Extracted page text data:

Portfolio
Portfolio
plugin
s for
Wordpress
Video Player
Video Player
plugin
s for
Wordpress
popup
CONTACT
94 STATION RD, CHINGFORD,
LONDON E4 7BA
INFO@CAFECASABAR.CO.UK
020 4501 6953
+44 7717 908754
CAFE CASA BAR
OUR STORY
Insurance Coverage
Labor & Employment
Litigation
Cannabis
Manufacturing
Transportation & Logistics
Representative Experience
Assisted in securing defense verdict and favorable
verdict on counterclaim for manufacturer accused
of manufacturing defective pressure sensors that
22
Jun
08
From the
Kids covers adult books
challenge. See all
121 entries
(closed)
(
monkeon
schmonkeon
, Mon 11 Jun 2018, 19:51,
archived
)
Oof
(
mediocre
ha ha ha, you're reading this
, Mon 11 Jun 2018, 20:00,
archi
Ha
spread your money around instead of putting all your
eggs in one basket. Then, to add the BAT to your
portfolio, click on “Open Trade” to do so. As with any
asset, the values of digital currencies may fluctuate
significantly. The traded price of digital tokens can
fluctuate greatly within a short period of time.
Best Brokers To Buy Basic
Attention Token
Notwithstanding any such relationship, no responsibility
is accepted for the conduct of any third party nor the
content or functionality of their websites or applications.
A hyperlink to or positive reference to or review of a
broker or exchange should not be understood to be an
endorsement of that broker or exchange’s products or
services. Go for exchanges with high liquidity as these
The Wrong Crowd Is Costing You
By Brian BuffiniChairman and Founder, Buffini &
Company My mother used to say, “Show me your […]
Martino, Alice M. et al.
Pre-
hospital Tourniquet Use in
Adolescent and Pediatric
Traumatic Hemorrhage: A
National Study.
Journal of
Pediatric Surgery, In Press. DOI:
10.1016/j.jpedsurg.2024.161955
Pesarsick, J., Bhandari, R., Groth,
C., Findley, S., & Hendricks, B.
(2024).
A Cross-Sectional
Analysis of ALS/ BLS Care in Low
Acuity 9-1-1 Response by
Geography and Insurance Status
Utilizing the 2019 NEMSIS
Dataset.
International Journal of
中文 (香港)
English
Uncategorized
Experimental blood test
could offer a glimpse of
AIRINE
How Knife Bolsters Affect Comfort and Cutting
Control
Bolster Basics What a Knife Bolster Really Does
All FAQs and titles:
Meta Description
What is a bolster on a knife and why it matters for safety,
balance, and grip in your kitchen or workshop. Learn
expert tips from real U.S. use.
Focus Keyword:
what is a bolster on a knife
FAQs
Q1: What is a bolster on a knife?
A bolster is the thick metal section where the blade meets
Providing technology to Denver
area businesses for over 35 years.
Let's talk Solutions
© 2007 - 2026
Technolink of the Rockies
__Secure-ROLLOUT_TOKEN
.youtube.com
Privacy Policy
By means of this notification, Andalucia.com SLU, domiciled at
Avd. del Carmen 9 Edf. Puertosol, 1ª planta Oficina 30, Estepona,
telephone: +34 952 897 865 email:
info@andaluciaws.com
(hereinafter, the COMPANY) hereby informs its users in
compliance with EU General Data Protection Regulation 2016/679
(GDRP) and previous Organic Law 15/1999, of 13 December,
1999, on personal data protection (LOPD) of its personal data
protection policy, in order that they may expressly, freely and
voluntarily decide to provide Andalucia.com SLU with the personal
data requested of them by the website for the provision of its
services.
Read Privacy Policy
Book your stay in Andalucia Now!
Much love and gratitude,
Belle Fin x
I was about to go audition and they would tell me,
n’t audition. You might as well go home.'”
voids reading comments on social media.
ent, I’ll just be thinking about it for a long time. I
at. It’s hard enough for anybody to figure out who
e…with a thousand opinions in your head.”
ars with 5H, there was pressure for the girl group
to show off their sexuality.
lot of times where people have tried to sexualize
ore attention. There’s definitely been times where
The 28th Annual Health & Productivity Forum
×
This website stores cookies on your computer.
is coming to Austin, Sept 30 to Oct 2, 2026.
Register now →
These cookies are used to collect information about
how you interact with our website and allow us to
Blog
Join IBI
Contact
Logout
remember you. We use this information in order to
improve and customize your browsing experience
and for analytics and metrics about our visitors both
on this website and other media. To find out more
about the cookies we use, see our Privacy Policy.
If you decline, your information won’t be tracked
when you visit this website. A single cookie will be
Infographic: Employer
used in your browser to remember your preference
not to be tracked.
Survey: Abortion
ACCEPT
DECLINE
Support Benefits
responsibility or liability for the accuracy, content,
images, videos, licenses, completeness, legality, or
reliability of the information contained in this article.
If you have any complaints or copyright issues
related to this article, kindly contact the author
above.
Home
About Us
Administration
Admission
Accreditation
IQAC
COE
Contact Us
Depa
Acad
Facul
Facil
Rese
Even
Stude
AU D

_Problem to solve:_
Look above for the line holding "content or functionality". Print it and every line after it, exactly, through the line holding "Pediatric Surgery, In".

_The answer:_
content or functionality of their websites or applications.
A hyperlink to or positive reference to or review of a
broker or exchange should not be understood to be an
endorsement of that broker or exchange’s products or
services. Go for exchanges with high liquidity as these
The Wrong Crowd Is Costing You
By Brian BuffiniChairman and Founder, Buffini &
Company My mother used to say, “Show me your […]
Martino, Alice M. et al.
Pre-
hospital Tourniquet Use in
Adolescent and Pediatric
Traumatic Hemorrhage: A
National Study.
Journal of
Pediatric Surgery, In Press. DOI:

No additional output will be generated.